At the time the Observer bolted its AD BOXes to street lamps and traffic signs, Chicago had no rules concerning the size or placement of newsracks.

Regulation abhors a vacuum, and the Observer’s novelties jolted the City Council into action. On July 12, 1990, the Council enacted an ordinance designed to get the Observer’s billboards off the sidewalks, while preserving the status quo for other newsracks. To make sure it hit the mark, the ordinance not only banned off-premises ads on the public way (§ 2) but also limited the size of newsracks (§ 3). Topping things off, § 4 of the ordinance forbade off-premises ads attached to newsracks. An off-premises advertisement is a sign advertising a business located more than 20 feet away. Thus a newsrack may sport ads for the newspaper, its affiliated businesses, and adjacent stores, but for nothing else.

The Observer immediately filed this suit under 42 U.S.C. § 1983, contending that the ordinance violates the due process and equal protection clauses of the fourteenth amendment, as well as the rights of speech and press applied to the states through that amendment. It added pendent claims under state and local law. The district court rejected all but one of its arguments. The one it accepted is that the ordinance violates the due process clause, because it allows the Commissioner of Public Works to remove a non-complymg newsrack before giving its owner an opportunity for a hearing. The court issued a preliminary injunction against enforcement of the ordinance. 1990 WL 114189, 1990 U.S. Dist. Lexis 9991 (N.D.Ill.).

The Commissioner quickly adopted a regulation offering a hearing to the owner of any newsrack in jeopardy of removal. The Commissioner issued a notice to the Observer listing the newsracks that he believes violate the ordinance. A hearing officer concluded that the Observer’s news-racks violate the ordinance and directed their removal. The Observer neither complied nor sought review in state court. So Chicago returned to the district court with a request to dissolve the injunction. Although the regulation rectifies the only defect the district judge had identified, the judge refused to vacate his injunction. He explained: “[W]hat the Commissioner has given so easily the Commissioner could take away just as easily. There is no obstruction contained in the ordinance to the Commissioner’s revoking the regulation at any time the Commissioner chooses. Such unfettered discretion in the Commissioner with respect to whether there shall be notice and hearings does not provide sufficient protection to comport with due process in the context of removal of property as intertwined with First Amendment free speech and free press rights as news-racks.”

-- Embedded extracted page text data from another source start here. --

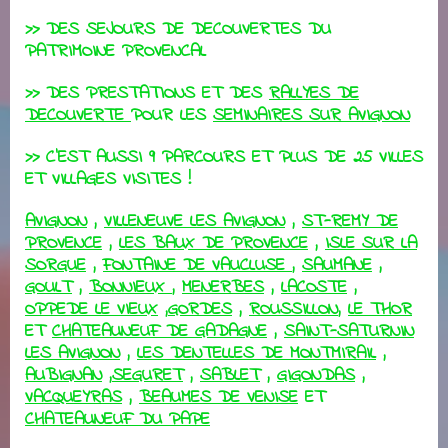
>> DES SEJOURS DE DECOUVERTES DU
PATRIMOINE PROVENCAL
>> DES PRESTATIONS ET DES
RALLYES DE
DECOUVERTE
POUR LES
SEMINAIRES SUR AVIGNON
>> C'EST AUSSI 9 PARCOURS ET PLUS DE 25 VILLES
ET VILLAGES VISITES !
AVIGNON
,
VILLENEUVE LES AVIGNON
,
ST-REMY DE
PROVENCE
,
LES BAUX DE PROVENCE
,
ISLE SUR LA
SORGUE
,
FONTAINE DE VAUCLUSE
,
SAUMANE
,
GOULT
,
BONNIEUX
,
MENERBES
,
LACOSTE
,
OPPEDE LE VIEUX
,
GORDES
,
ROUSSILLON
,
LE THOR
ET
CHATEAUNEUF DE GADAGNE
,
SAINT-SATURNIN
LES AVIGNON
,
LES DENTELLES DE MONTMIRAIL
,
AUBIGNAN
,
SEGURET
,
SABLET
,
GIGONDAS
,
VACQUEYRAS
,
BEAUMES DE VENISE
ET
CHATEAUNEUF DU PAPE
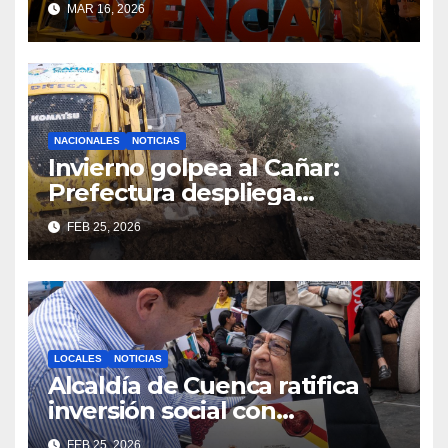
MAR 16, 2026
agua
NACIONALES
NOTICIAS
Invierno golpea al Cañar:
Prefectura despliega
maquinaria en toda la
FEB 25, 2026
provincia para mantener las
vías operativas.
LOCALES
NOTICIAS
Alcaldía de Cuenca ratifica
inversión social con
fundaciones e instituciones
FEB 25, 2026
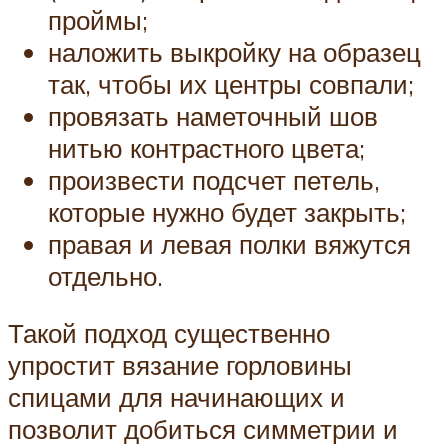
проймы;
наложить выкройку на образец
так, чтобы их центры совпали;
провязать наметочный шов
нитью контрастного цвета;
произвести подсчет петель,
которые нужно будет закрыть;
правая и левая полки вяжутся
отдельно.
Такой подход существенно
упростит вязание горловины
спицами для начинающих и
позволит добиться симметрии и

Repeating an argument that did not persuade the district court, Chicago contends that factual disputes are so unlikely to arise that the City need not offer a hearing before removing a newsrack under the ordinance. Unless there is a dispute, the City observes, there is no point to a hearing. Codd v. Velger, 429 U.S. 624, 97 S.Ct. 882, 51 L.Ed.2d 92 (1977); Altenheim German Home v. Turnock, 902 F.2d 582 (7th Cir.1990).